State the number of lines with "Strike" in the listing, leaving out everything else.

» DATASET EXCERPTS:
⁂

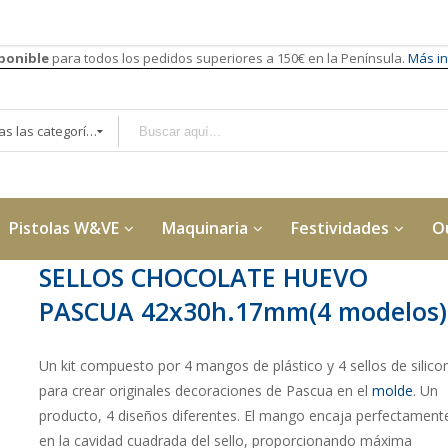
sponible
para todos los pedidos superiores a 150€ en la Península.
Más in
Todas las categorías
Pistolas W&VE
Maquinaria
Festividades
O
SELLOS CHOCOLATE HUEVO
PASCUA 42x30h.17mm(4 modelos)
Un kit compuesto por 4 mangos de plástico y 4 sellos de silico
para crear originales decoraciones de Pascua en el
molde
. Un
producto, 4 diseños diferentes. El mango encaja perfectament
en la cavidad cuadrada del sello, proporcionando máxima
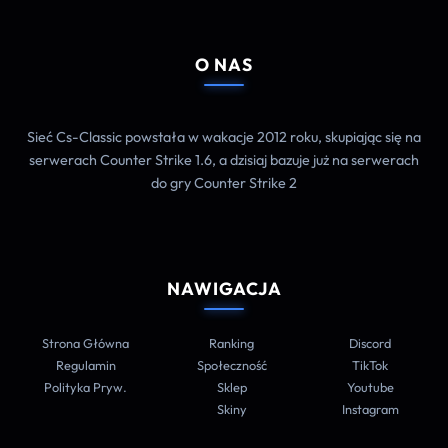
O NAS
Sieć Cs-Classic powstała w wakacje 2012 roku, skupiając się na
serwerach Counter Strike 1.6, a dzisiaj bazuje już na serwerach
do gry Counter Strike 2
NAWIGACJA
Strona Główna
Ranking
Discord
Regulamin
Społeczność
TikTok
Polityka Pryw.
Sklep
Youtube
Skiny
Instagram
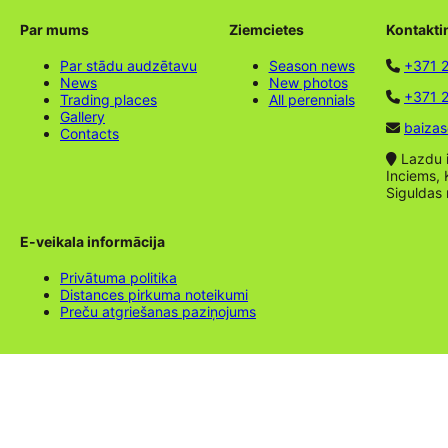
Par mums
Ziemcietes
Kontakti
Par stādu audzētavu
Season news
+371 
News
New photos
+371 2
Trading places
All perennials
Gallery
baizas
Contacts
Lazdu ie
Inciems, 
Siguldas
E-veikala informācija
Privātuma politika
Distances pirkuma noteikumi
Preču atgriešanas paziņojums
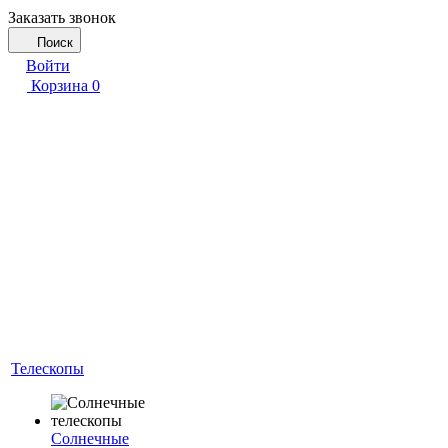
Заказать звонок
Поиск
Войти
Корзина
0
Телескопы
Солнечные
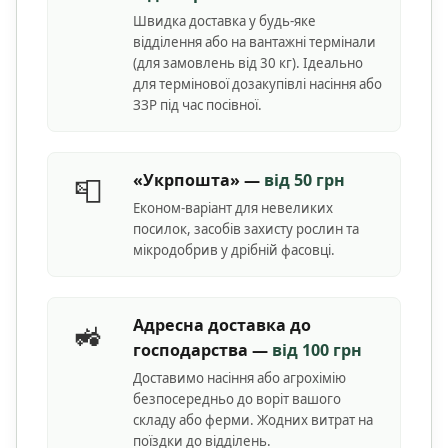
Швидка доставка у будь-яке
відділення або на вантажні термінали
(для замовлень від 30 кг). Ідеально
для термінової дозакупівлі насіння або
ЗЗР під час посівної.
«Укрпошта» —
від 50 грн
📮
Економ-варіант для невеликих
посилок, засобів захисту рослин та
мікродобрив у дрібній фасовці.
Адресна доставка до
🚜
господарства —
від 100 грн
Доставимо насіння або агрохімію
безпосередньо до воріт вашого
складу або ферми. Жодних витрат на
поїздки до відділень.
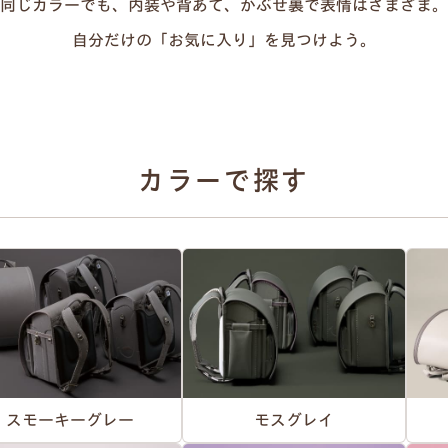
同じカラーでも、内装や背あて、かぶせ裏で表情はさまざま。
自分だけの「お気に入り」を見つけよう。
カラーで探す
スモーキーグレー
モスグレイ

⁂

» COMPLETED EXERCISE: 2